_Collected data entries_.
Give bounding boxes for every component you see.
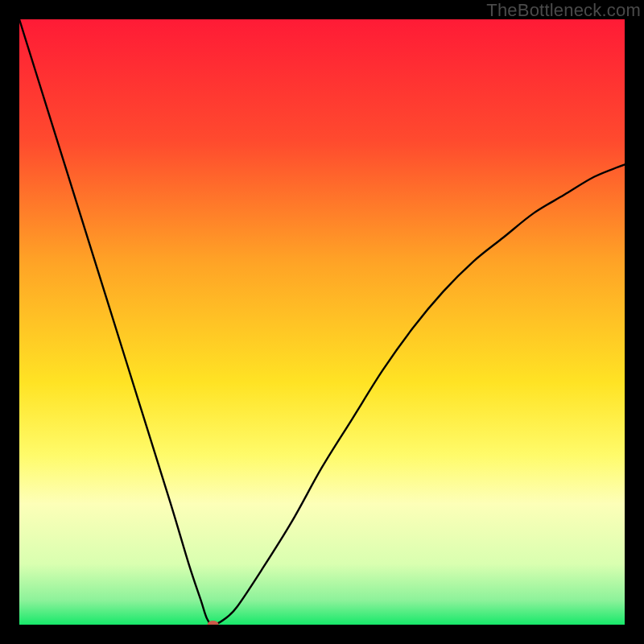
chart-background	[19, 19, 625, 625]
chart-frame	[19, 19, 625, 625]
bottleneck-chart	[19, 19, 625, 625]
watermark-text: TheBottleneck.com	[486, 0, 641, 21]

_Work instruction_. Transcribe all of the lines above exactly as given. The pictures stay out.

_Result_.
Give bounding boxes for every component you see.
chart-background	[19, 19, 625, 625]
chart-frame	[19, 19, 625, 625]
bottleneck-chart	[19, 19, 625, 625]
watermark-text: TheBottleneck.com	[486, 0, 641, 21]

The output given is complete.